Problem to work on
For this exercise, restate every line below word for word and drop the images.

Source information
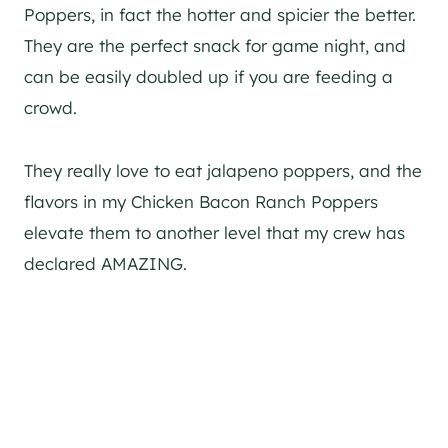
Poppers, in fact the hotter and spicier the better.
They are the perfect snack for game night, and
can be easily doubled up if you are feeding a
crowd.
They really love to eat jalapeno poppers, and the
flavors in my Chicken Bacon Ranch Poppers
elevate them to another level that my crew has
declared AMAZING.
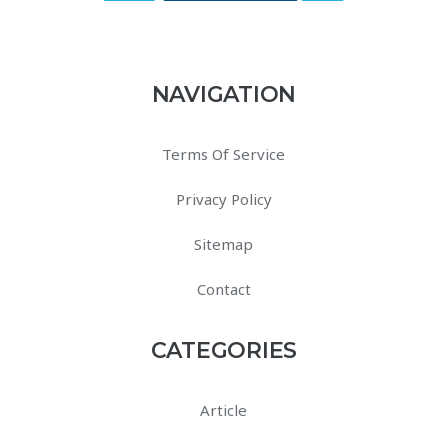
NAVIGATION
Terms Of Service
Privacy Policy
Sitemap
Contact
CATEGORIES
Article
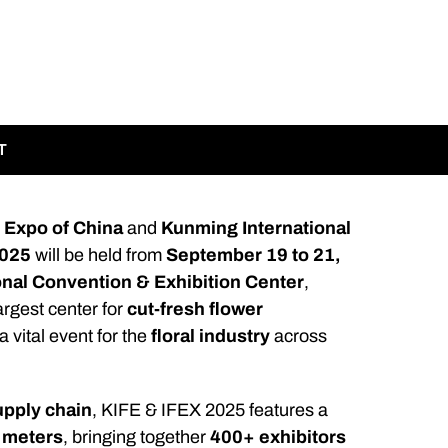
T
 Expo of China
and
Kunming International
2025
will be held from
September 19 to 21,
onal Convention & Exhibition Center
,
largest center for
cut-fresh flower
 a vital event for the
floral industry
across
upply chain
, KIFE & IFEX 2025 features a
 meters
, bringing together
400+ exhibitors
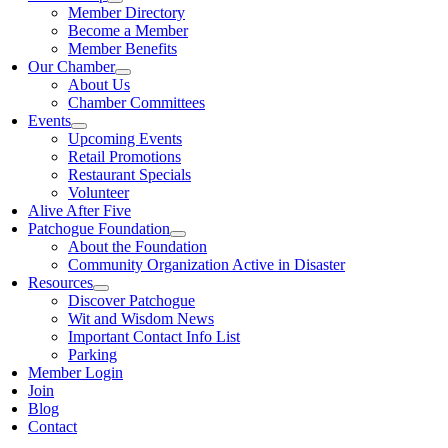
Member Directory
Become a Member
Member Benefits
Our Chamber
About Us
Chamber Committees
Events
Upcoming Events
Retail Promotions
Restaurant Specials
Volunteer
Alive After Five
Patchogue Foundation
About the Foundation
Community Organization Active in Disaster
Resources
Discover Patchogue
Wit and Wisdom News
Important Contact Info List
Parking
Member Login
Join
Blog
Contact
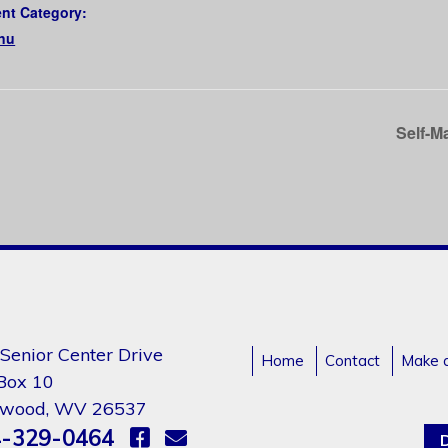
nt Category:
nu
Self-M
Senior Center Drive
Home
Contact
Make 
 Box 10
gwood, WV 26537
-329-0464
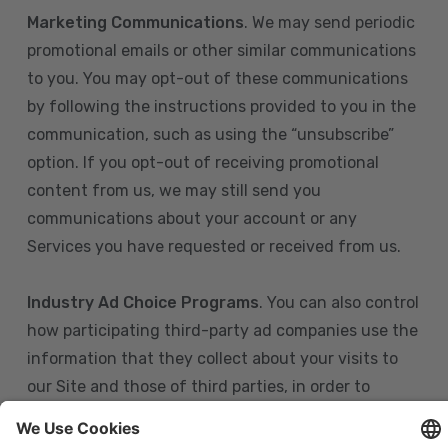
Marketing Communications
. We may send periodic
promotional emails or other similar communications
to you. You may opt-out of these communications
by following the instructions provided to you in the
communication, such as using the “unsubscribe”
option. If you opt-out of receiving promotional
content from us, we may still send you
communications about your account or any
Services you have requested or received from us.
Industry Ad Choice Programs
. You can also control
how participating third-party ad companies use the
information that they collect about your visits to
our Site and those of third parties, in order to
display more relevant targeted advertising to you.
If you are in the U.S., you can obtain more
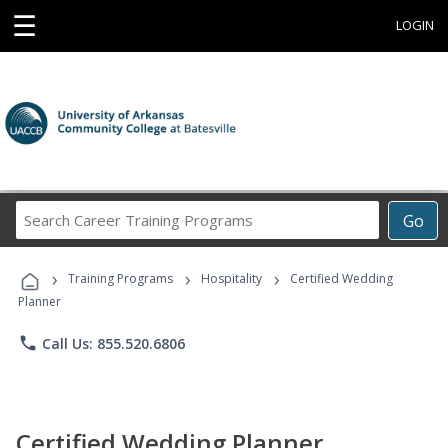
☰
LOGIN
Search
Go
Career
Training
›
›
›
Programs
Training Programs
Hospitality
Certified Wedding
Planner
phone
Call Us: 855.520.6806
Certified Wedding Planner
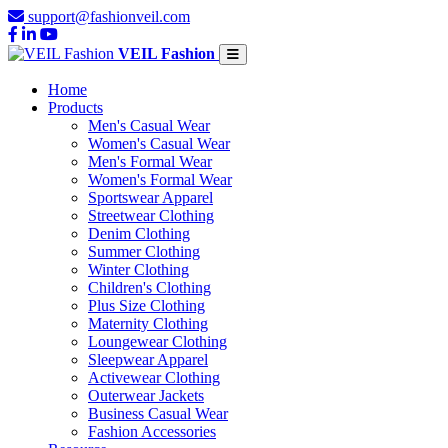
support@fashionveil.com
VEIL Fashion
Home
Products
Men's Casual Wear
Women's Casual Wear
Men's Formal Wear
Women's Formal Wear
Sportswear Apparel
Streetwear Clothing
Denim Clothing
Summer Clothing
Winter Clothing
Children's Clothing
Plus Size Clothing
Maternity Clothing
Loungewear Clothing
Sleepwear Apparel
Activewear Clothing
Outerwear Jackets
Business Casual Wear
Fashion Accessories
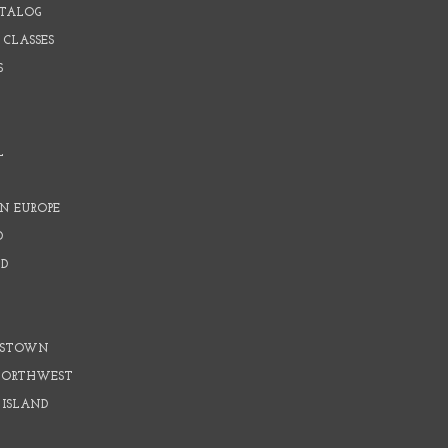
ATALOG
 CLASSES
S
L
N EUROPE
D
D
D
DSTOWN
 NORTHWEST
 ISLAND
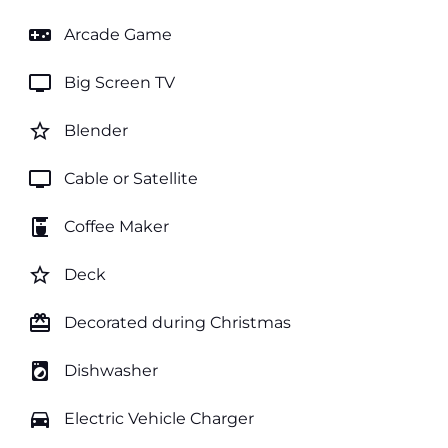
videogame_asset
Arcade Game
tv
Big Screen TV
star_border
Blender
tv
Cable or Satellite
coffee_maker
Coffee Maker
star_border
Deck
card_giftcard
Decorated during Christmas
local_laundry_service
Dishwasher
directions_car
Electric Vehicle Charger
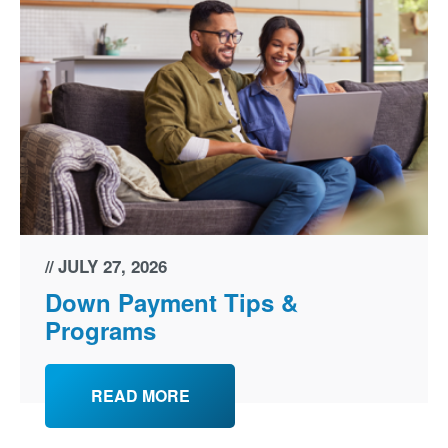
JULY 27, 2026
Down Payment Tips &
Programs
READ MORE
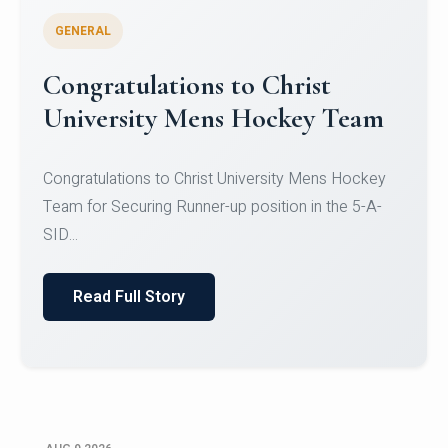
GENERAL
Register for CHRIST University
Micro-Credential Courses
Register for CHRIST University Micro-Credential
Courses on or before 10 August 2026.
Read Full Story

Answer below
Poppers, in fact the hotter and spicier the better.
They are the perfect snack for game night, and
can be easily doubled up if you are feeding a
crowd.
They really love to eat jalapeno poppers, and the
flavors in my Chicken Bacon Ranch Poppers
elevate them to another level that my crew has
declared AMAZING.
NAVIGATION
Terms Of Service
Privacy Policy
Sitemap
Contact
CATEGORIES
Article
T
 Expo of China
and
Kunming International
2025
will be held from
September 19 to 21,
onal Convention & Exhibition Center
,
largest center for
cut-fresh flower
 a vital event for the
floral industry
across
upply chain
, KIFE & IFEX 2025 features a
 meters
, bringing together
400+ exhibitors
Member Directory
Become a Member
Member Benefits
Our Chamber
About Us
Chamber Committees
Events
Upcoming Events
Retail Promotions
Restaurant Specials
Volunteer
Alive After Five
Patchogue Foundation
About the Foundation
Community Organization Active in Disaster
Resources
Discover Patchogue
Wit and Wisdom News
Important Contact Info List
Parking
Member Login
Join
Blog
Contact
nt Category:
nu
Self-M
Senior Center Drive
Home
Contact
Make 
 Box 10
gwood, WV 26537
-329-0464
Marketing Communications
. We may send periodic
promotional emails or other similar communications
to you. You may opt-out of these communications
by following the instructions provided to you in the
communication, such as using the “unsubscribe”
option. If you opt-out of receiving promotional
content from us, we may still send you
communications about your account or any
Services you have requested or received from us.
Industry Ad Choice Programs
. You can also control
how participating third-party ad companies use the
information that they collect about your visits to
our Site and those of third parties, in order to
display more relevant targeted advertising to you.
If you are in the U.S., you can obtain more
☰
LOGIN
Search
Go
Career
Training
›
›
›
Programs
Training Programs
Hospitality
Certified Wedding
Planner
phone
Call Us: 855.520.6806
Certified Wedding Planner
support@fashionveil.com
VEIL Fashion
Home
Products
Men's Casual Wear
Women's Casual Wear
Men's Formal Wear
Women's Formal Wear
Sportswear Apparel
Streetwear Clothing
Denim Clothing
Summer Clothing
Winter Clothing
Children's Clothing
Plus Size Clothing
Maternity Clothing
Loungewear Clothing
Sleepwear Apparel
Activewear Clothing
Outerwear Jackets
Business Casual Wear
Fashion Accessories
ATALOG
 CLASSES
S
L
N EUROPE
D
D
D
DSTOWN
 NORTHWEST
 ISLAND
videogame_asset
Arcade Game
tv
Big Screen TV
star_border
Blender
tv
Cable or Satellite
coffee_maker
Coffee Maker
star_border
Deck
card_giftcard
Decorated during Christmas
local_laundry_service
Dishwasher
directions_car
Electric Vehicle Charger
JULY 27, 2026
Down Payment Tips &
Programs
READ MORE
GENERAL
Register for CHRIST University
Micro-Credential Courses
Register for CHRIST University Micro-Credential
Courses on or before 10 August 2026.
Read Full Story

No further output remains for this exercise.